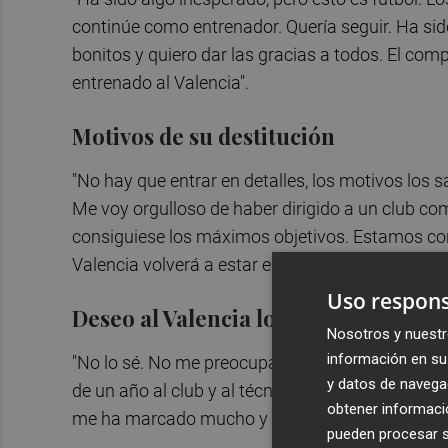
continúe como entrenador. Quería seguir. Ha s
bonitos y quiero dar las gracias a todos. El com
entrenado al Valencia".
Motivos de su destitución
"No hay que entrar en detalles, los motivos los s
Me voy orgulloso de haber dirigido a un club co
consiguiese los máximos objetivos. Estamos con
Valencia volverá a estar entre los mejores clube
Uso respons
Deseo al Valencia lo "mejor"
Nosotros y nuestr
información en su 
"No lo sé. No me preocupa eso ahora. Le deseo a
y datos de navega
de un año al club y al técnico que entra lo haré 
obtener informació
me ha marcado mucho y solo puedo dar las graci
pueden procesar su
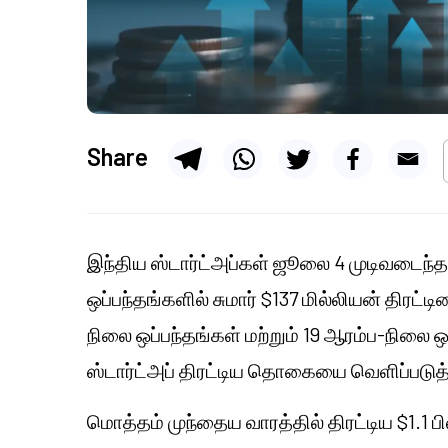
Share
இந்திய ஸ்டார்ட்அப்கள் ஜூலை 4 முடிவடைந்த வ
ஒப்பந்தங்களில் சுமார் $137 மில்லியன் திரட்டின
நிலை ஒப்பந்தங்கள் மற்றும் 19 ஆரம்ப-நிலை
ஸ்டார்ட்அப் திரட்டிய தொகையை வெளிப்படுத
மொத்தம் முந்தைய வாரத்தில் திரட்டிய $1.1 பி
|---|
◆ Exercise brief: Your job is to copy each entry exactly as written; the pictures do not go in.

◆ Solution below:
continúe como entrenador. Quería seguir. Ha s
bonitos y quiero dar las gracias a todos. El com
entrenado al Valencia".
Motivos de su destitución
"No hay que entrar en detalles, los motivos los s
Me voy orgulloso de haber dirigido a un club co
consiguiese los máximos objetivos. Estamos con
Valencia volverá a estar entre los mejores clube
Uso respons
Deseo al Valencia lo "mejor"
Nosotros y nuestr
información en su 
"No lo sé. No me preocupa eso ahora. Le deseo a
y datos de navega
de un año al club y al técnico que entra lo haré 
obtener informació
me ha marcado mucho y solo puedo dar las graci
pueden procesar su
Share
இந்திய ஸ்டார்ட்அப்கள் ஜூலை 4 முடிவடைந்த வ
ஒப்பந்தங்களில் சுமார் $137 மில்லியன் திரட்டின
நிலை ஒப்பந்தங்கள் மற்றும் 19 ஆரம்ப-நிலை
ஸ்டார்ட்அப் திரட்டிய தொகையை வெளிப்படுத
மொத்தம் முந்தைய வாரத்தில் திரட்டிய $1.1 பி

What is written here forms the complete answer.